University Senate approved recommendations to merge the Department of Classics with two other departments and to establish Sport Leadership and Management (SLAM) as its own department separate from the Department of Kinesiology and Health (KNH) at its meeting on Dec. 2.
Terri Barr, professor of marketing, served as the process coordinator for the Department of Classics merger.
Barr said that the process of merging classics with another department started when Steven Tuck, former chair of the Department of Classics and current professor of classics, requested that senate formulate a plan for a merger at its meeting on April 22.
To determine the best course of action for the merger, Barr met with all of the faculty and students in the department, the Dean of the College of Arts and Science, and others.
Barr’s recommendation to senate was that Tuck move to the Department of History and the rest of the classics faculty merge with the Department of French and Italian.

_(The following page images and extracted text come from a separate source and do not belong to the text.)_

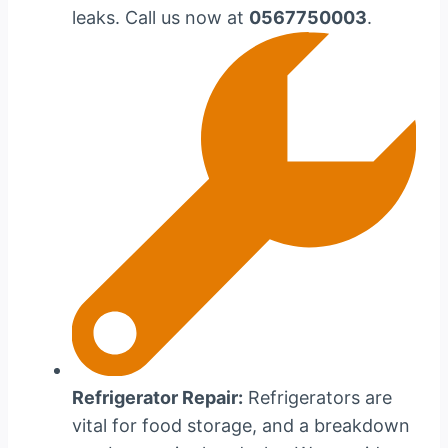
leaks. Call us now at
0567750003
.
Refrigerator Repair:
Refrigerators are
vital for food storage, and a breakdown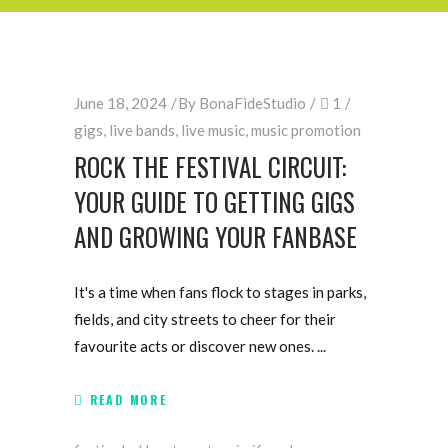
June 18, 2024
By
BonaFideStudio
1
gigs
,
live bands
,
live music
,
music promotion
ROCK THE FESTIVAL CIRCUIT:
YOUR GUIDE TO GETTING GIGS
AND GROWING YOUR FANBASE
It's a time when fans flock to stages in parks,
fields, and city streets to cheer for their
favourite acts or discover new ones.
READ MORE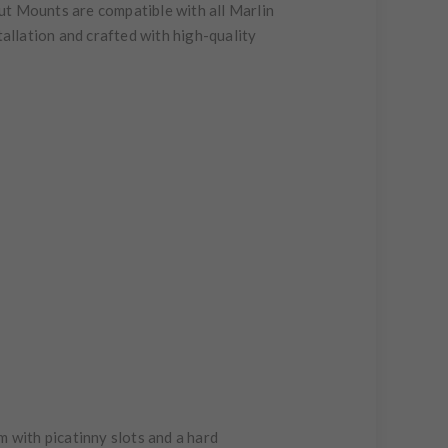
ut Mounts are compatible with all Marlin
tallation and crafted with high-quality
m with picatinny slots and a hard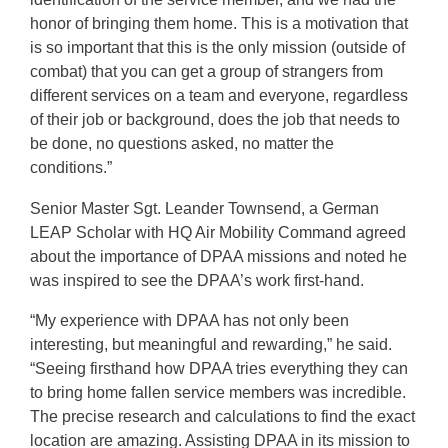
honor of bringing them home. This is a motivation that
is so important that this is the only mission (outside of
combat) that you can get a group of strangers from
different services on a team and everyone, regardless
of their job or background, does the job that needs to
be done, no questions asked, no matter the
conditions.”
Senior Master Sgt. Leander Townsend, a German
LEAP Scholar with HQ Air Mobility Command agreed
about the importance of DPAA missions and noted he
was inspired to see the DPAA’s work first-hand.
“My experience with DPAA has not only been
interesting, but meaningful and rewarding,” he said.
“Seeing firsthand how DPAA tries everything they can
to bring home fallen service members was incredible.
The precise research and calculations to find the exact
location are amazing. Assisting DPAA in its mission to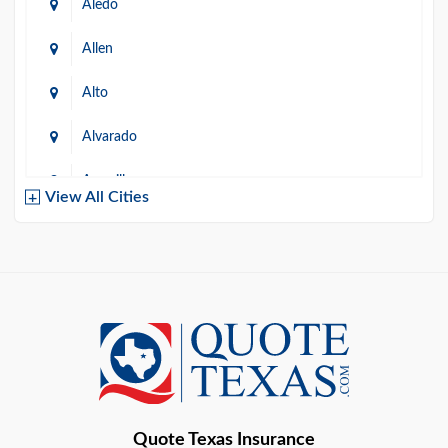
Aledo
Allen
Alto
Alvarado
Amarillo
View All Cities
Arlington
Austin
Azle
Baird
Bastrop
Quote Texas Insurance
Baytown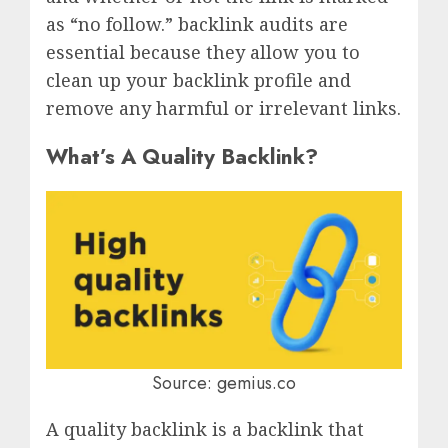
as “no follow.” backlink audits are
essential because they allow you to
clean up your backlink profile and
remove any harmful or irrelevant links.
What’s A Quality Backlink?
Source: gemius.co
A quality backlink is a backlink that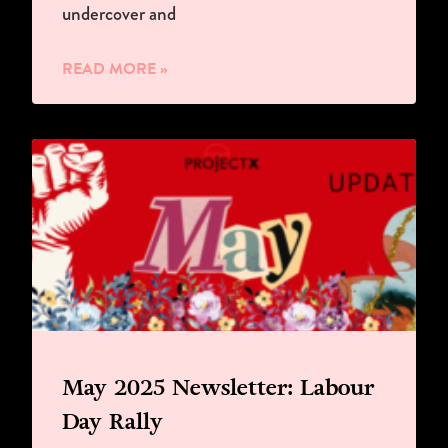
undercover and
READ MORE »
May 2025 Newsletter: Labour
Day Rally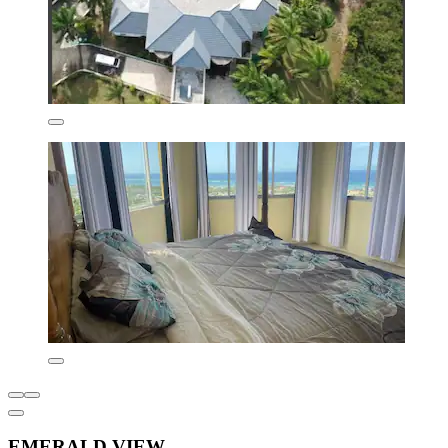
EMERALD VIEW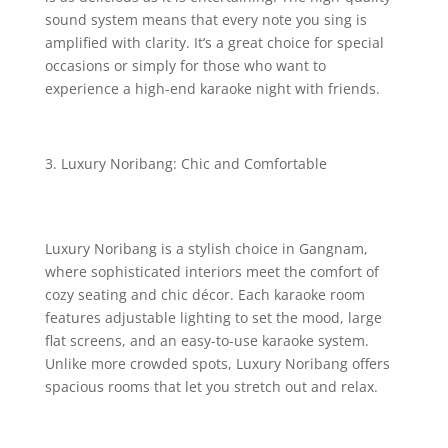
sound system means that every note you sing is
amplified with clarity. It’s a great choice for special
occasions or simply for those who want to
experience a high-end karaoke night with friends.
Luxury Noribang: Chic and Comfortable
Luxury Noribang is a stylish choice in Gangnam,
where sophisticated interiors meet the comfort of
cozy seating and chic décor. Each karaoke room
features adjustable lighting to set the mood, large
flat screens, and an easy-to-use karaoke system.
Unlike more crowded spots, Luxury Noribang offers
spacious rooms that let you stretch out and relax.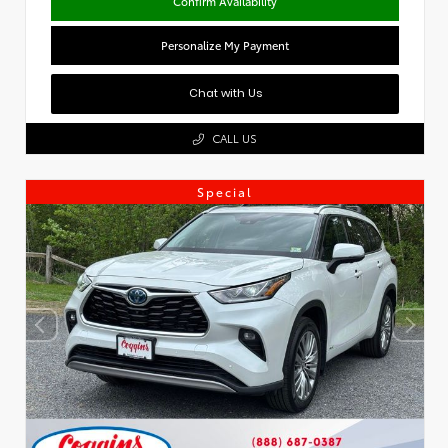
Confirm Availability
Personalize My Payment
Chat with Us
CALL US
Special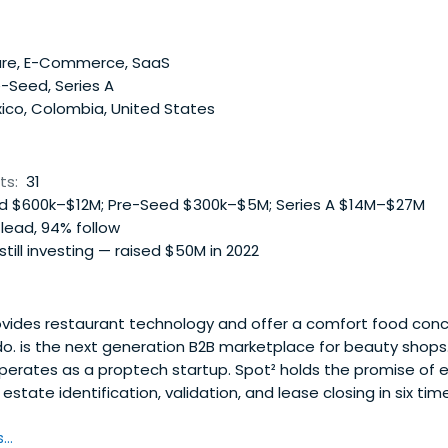
re, E-Commerce, SaaS
-Seed, Series A
ico, Colombia, United States
ts:
31
 $600k–$12M; Pre-Seed $300k–$5M; Series A $14M–$27M
lead, 94% follow
 still investing — raised $50M in 2022
vides restaurant technology and offer a comfort food conc
. is the next generation B2B marketplace for beauty shops
erates as a proptech startup. Spot² holds the promise of 
estate identification, validation, and lease closing in six ti
..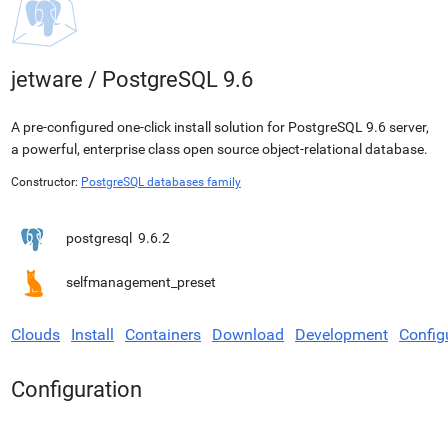
jetware
/
PostgreSQL 9.6
A pre-configured one-click install solution for PostgreSQL 9.6 server,
a powerful, enterprise class open source object-relational database.
Constructor:
PostgreSQL databases family
postgresql
9.6.2
selfmanagement_preset
Clouds
Install
Containers
Download
Development
Config
Configuration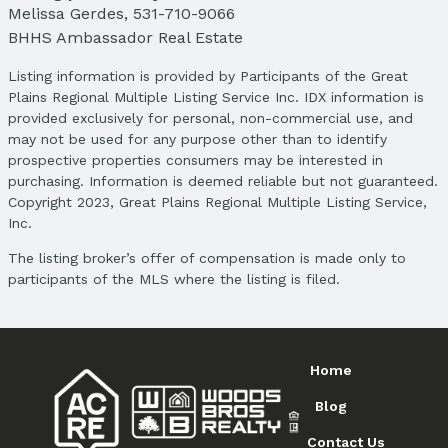
Melissa Gerdes
,
531-710-9066
BHHS Ambassador Real Estate
Listing information is provided by Participants of the Great
Plains Regional Multiple Listing Service Inc. IDX information is
provided exclusively for personal, non-commercial use, and
may not be used for any purpose other than to identify
prospective properties consumers may be interested in
purchasing. Information is deemed reliable but not guaranteed.
Copyright 2023, Great Plains Regional Multiple Listing Service,
Inc.
The listing broker’s offer of compensation is made only to
participants of the MLS where the listing is filed.
Home
Blog
Contact Us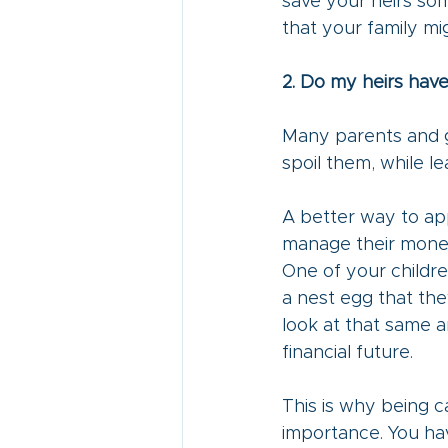
save your heirs so
that your family mig
2. Do my heirs have
Many parents and g
spoil them, while le
A better way to app
manage their money.
One of your childre
a nest egg that the
look at that same a
financial future.
This is why being ca
importance. You ha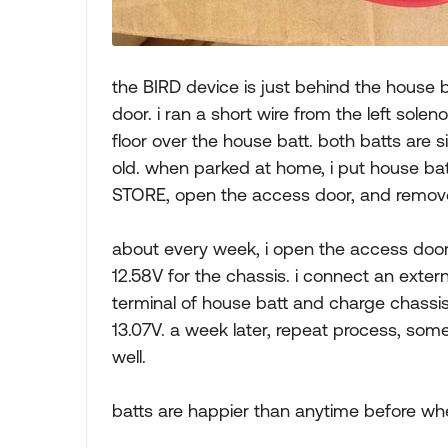
the BIRD device is just behind the house 
door. i ran a short wire from the left sole
floor over the house batt. both batts are s
old. when parked at home, i put house batt
STORE, open the access door, and remove 
about every week, i open the access door
12.58V for the chassis. i connect an exte
terminal of house batt and charge chassis 
13.07V. a week later, repeat process, somet
well.
batts are happier than anytime before wh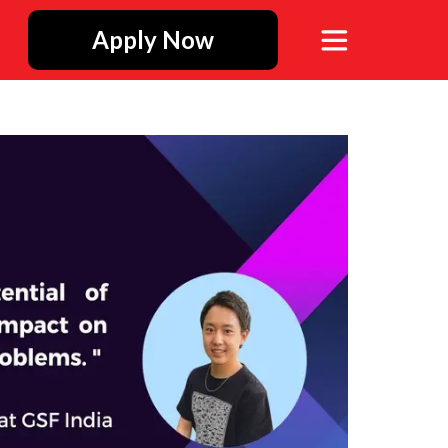
Apply Now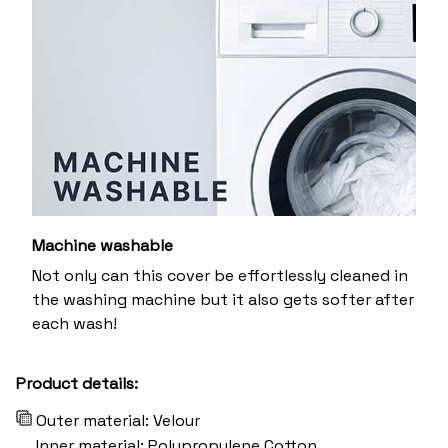
Machine washable
Not only can this cover be effortlessly cleaned in
the washing machine but it also gets softer after
each wash!
Product details:
Outer material: Velour
Inner material: Polypropylene Cotton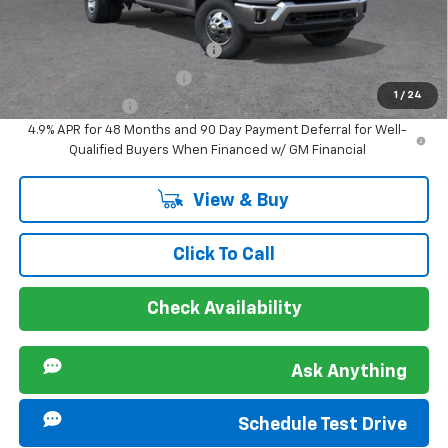
Offers you may Qualify For:
Chevy Loyalty Cash Allowance
-$2,000
GM First Responder Offer
-$500
1
/
24
GM Military Offer
-$500
4.9% APR for 48 Months and 90 Day Payment Deferral for Well-
Qualified Buyers When Financed w/ GM Financial
View & Buy
Click To Call
Check Availability
Ask Anything
Schedule Test Drive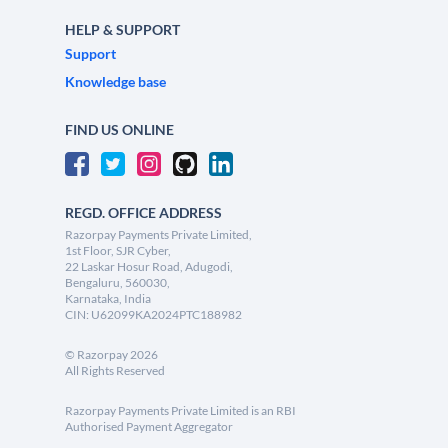
HELP & SUPPORT
Support
Knowledge base
FIND US ONLINE
REGD. OFFICE ADDRESS
Razorpay Payments Private Limited,
1st Floor, SJR Cyber,
22 Laskar Hosur Road, Adugodi,
Bengaluru, 560030,
Karnataka, India
CIN: U62099KA2024PTC188982
©
Razorpay
2026
All Rights Reserved
Razorpay Payments Private Limited is an RBI
Authorised Payment Aggregator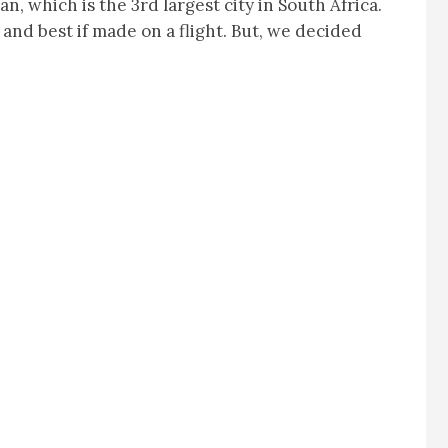
an, which is the 3rd largest city in South Africa.
and best if made on a flight. But, we decided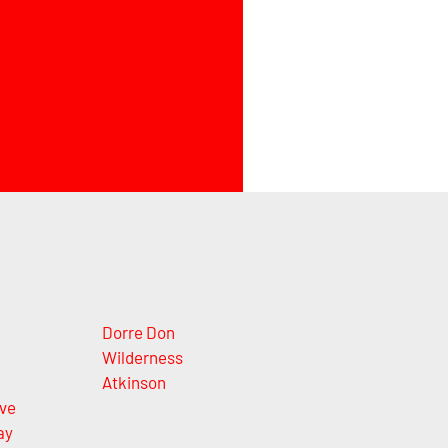
Dorre Don
Wilderness
Atkinson
ve
ay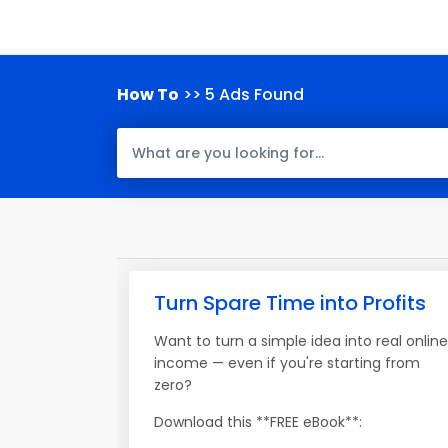
How To
>> 5 Ads Found
Turn Spare Time into Profits
Want to turn a simple idea into real online
income — even if you're starting from
zero?
Download this **FREE eBook**: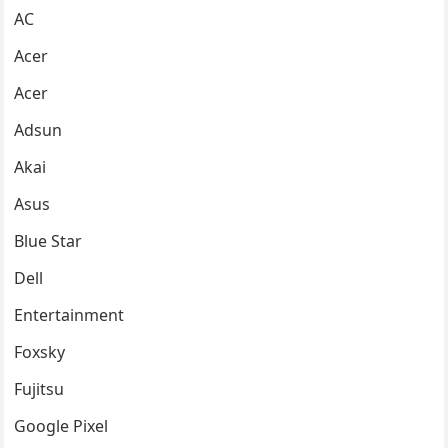
AC
Acer
Acer
Adsun
Akai
Asus
Blue Star
Dell
Entertainment
Foxsky
Fujitsu
Google Pixel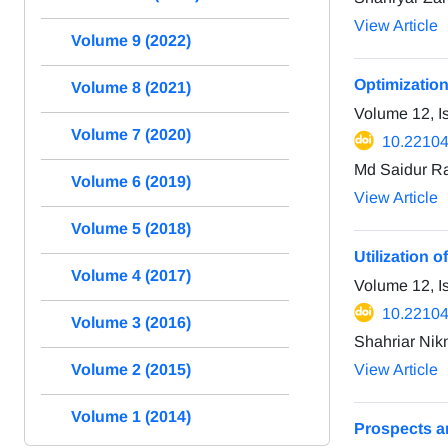
View Article
Volume 9 (2022)
Optimizatio
Volume 8 (2021)
Volume 12, 
Volume 7 (2020)
10.22104
Md Saidur R
Volume 6 (2019)
View Article
Volume 5 (2018)
Utilization o
Volume 4 (2017)
Volume 12, 
10.22104
Volume 3 (2016)
Shahriar Nik
Volume 2 (2015)
View Article
Volume 1 (2014)
Prospects a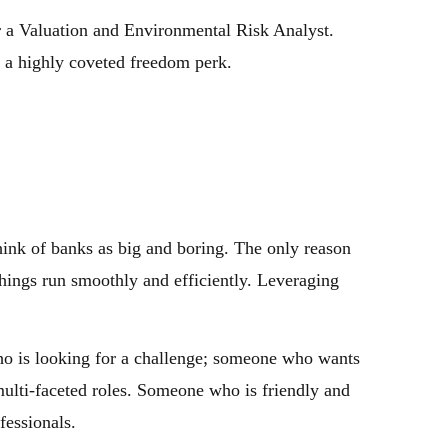
r a Valuation and Environmental Risk Analyst.
, a highly coveted freedom perk.
ink of banks as big and boring. The only reason
things run smoothly and efficiently. Leveraging
ho is looking for a challenge; someone who wants
 multi-faceted roles. Someone who is friendly and
fessionals.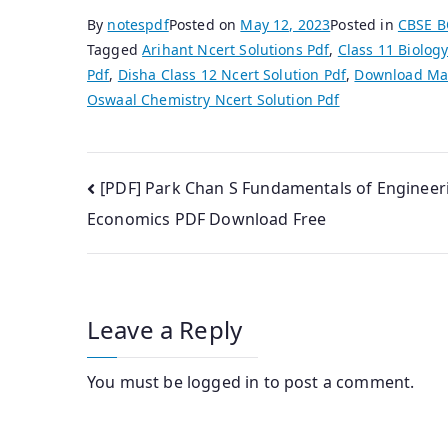
By
notespdf
Posted on
May 12, 2023
Posted in
CBSE 
Tagged
Arihant Ncert Solutions Pdf
,
Class 11 Biology
Pdf
,
Disha Class 12 Ncert Solution Pdf
,
Download Mat
Oswaal Chemistry Ncert Solution Pdf
Post
[PDF] Park Chan S Fundamentals of Engineer
Economics PDF Download Free
navigation
Leave a Reply
You must be
logged in
to post a comment.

Barr said that the department originally wished to remain together, but that Tuck preferred to move to history.
“The French and Italian faculty are very excited about this opportunity,” Barr said. “I think the folks who are going from classics are also excited about [the merger].”
John Bailer, chair and professor of Statistics, served as the process coordinator for the partitioning of KNH.
Currently, SLAM is a major within KNH, but the recommendation made to senate was to establish a Department of Sport Leadership and Management separate from KNH.
Bailer said that the main rationale for this split is to develop two separate departments that focus on different concepts. While KNH will place more emphasis on public health and nutrition, SLAM will focus on social change and culture in sports.
“There’s some opportunities here for new programs that could be implemented at both the undergraduate and graduate level,” Bailer said. “There’s a very strong foundation in both of these units.”
Both recommendations were unanimously endorsed by senate. They will now be sent to University Provost Jason Osborne and the Board of Trustees.